I would have horrific period pains and felt like I couldn’t walk. I went to the GP and she initially gave me contraceptives and left me at that. I then worsened a few years later when I was fainting, vomiting, having heavy periods, sickness, all things that shouldn’t be associated with a period. All things that should be red flags to say something is wrong. I kept going back and forth to the GP, but kept being told everything was normal and my periods were normal. 

I was formally diagnosed when I was 27. I had a trans vaginal scan and endo showed up. I then had an MRI and a diagnostic laparoscopy to confirm. I broke down when I was told I had endometriosis. I didn’t know what to expect, but I wasn’t expecting to have an incurable disease, a lifelong disease, one with so many unknowns. I’ve had four surgeries for my endometriosis, and it came back within ten months. It’s relentless and felt never ending.


Acceptance has been so hard. Ihave an ileostomy because of endometriosis, my whole appearance and how I see myself has changed. I’m fortunate to have amazing family and friends around me who have helped me through my hardest times. The only thing I can is embrace this change and I’m atrue believer that everything happens for a reason. I’m also fortunate that my ileostomy has enabled me to be the healthiest I have been in years and to do things I struggled to do when my endometriosis was at its worst.

I wasn't expecting to have an incurable disease, a lifelong disease, one with so many unknowns.

All the emotions possible I experienced. You get a feeling of relief at being validated but then being terrified at surgery, medication, hormones, menopause, now knowing what’s coming next and how it will affect you.

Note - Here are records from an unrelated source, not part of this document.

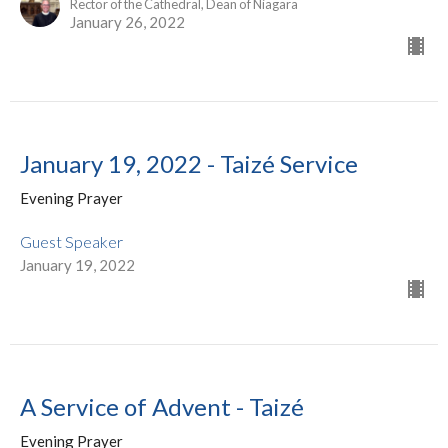
Rector of the Cathedral, Dean of Niagara
January 26, 2022
January 19, 2022 - Taizé Service
Evening Prayer
Guest Speaker
January 19, 2022
A Service of Advent - Taizé
Evening Prayer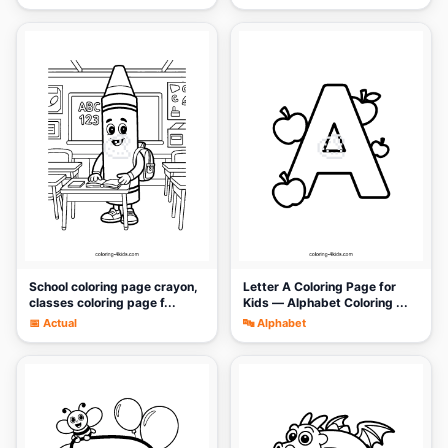
🎨
🎨
School coloring page crayon,
Letter A Coloring Page for
classes coloring page f...
Kids — Alphabet Coloring ...
📅 Actual
🔤 Alphabet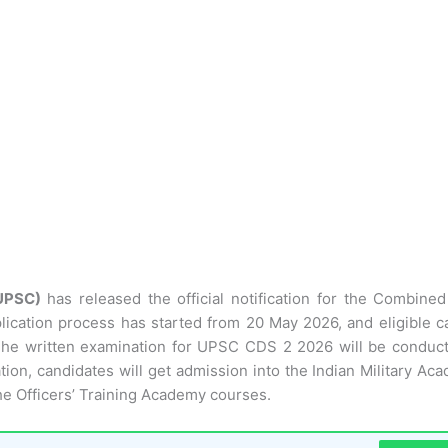
(UPSC)
has released the official notification for the Combine
lication process has started from 20 May 2026, and eligible c
. The written examination for UPSC CDS 2 2026 will be conduc
on, candidates will get admission into the Indian Military Aca
he Officers’ Training Academy courses.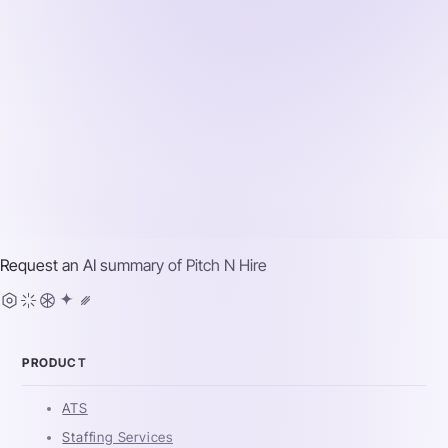
Request an AI summary of
Pitch N Hire
PRODUCT
ATS
Staffing Services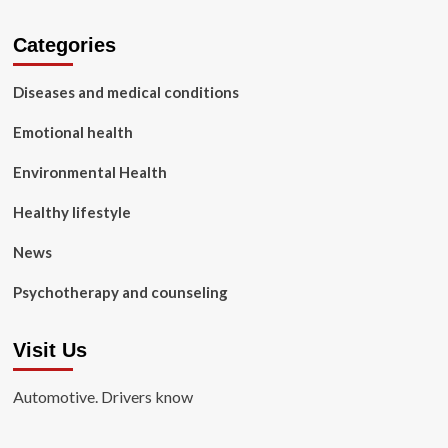
Categories
Diseases and medical conditions
Emotional health
Environmental Health
Healthy lifestyle
News
Psychotherapy and counseling
Visit Us
Automotive. Drivers know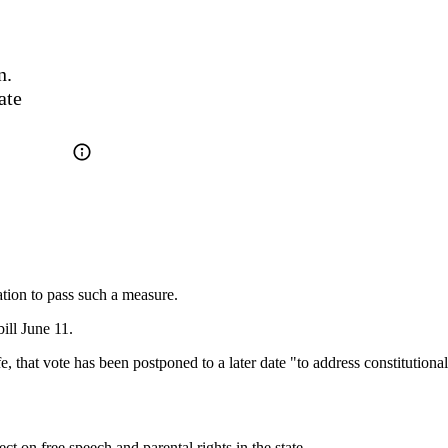
. 
te 
ation to pass such a measure.
ill June 11.
 that vote has been postponed to a later date "to address constitutional i
ct on free speech and parental rights in the state.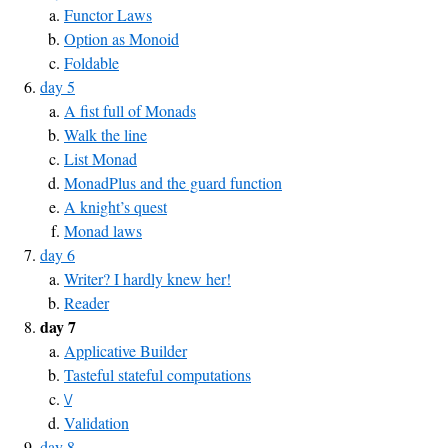
Functor Laws
Option as Monoid
Foldable
day 5
A fist full of Monads
Walk the line
List Monad
MonadPlus and the guard function
A knight’s quest
Monad laws
day 6
Writer? I hardly knew her!
Reader
day 7
Applicative Builder
Tasteful stateful computations
\/
Validation
day 8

You experience the thought that surgery will bring you relief and will take it all away but that’s not always the case.


Fertility is a massive one as well. No one can give you a definitive answer about fertility and it’s heart-breaking to feel like you’ve been left in limbo. 


I was gaslighted on my journey. I was told to have a baby at 25 believing that would cure my endometriosis. I was told that endometriosis was common for people of my ethnic group and was common because I was young. I was never told that I’d be getting an ileostomy, I woke up with one completely shocked. No one ever told me about how serious this disease could be.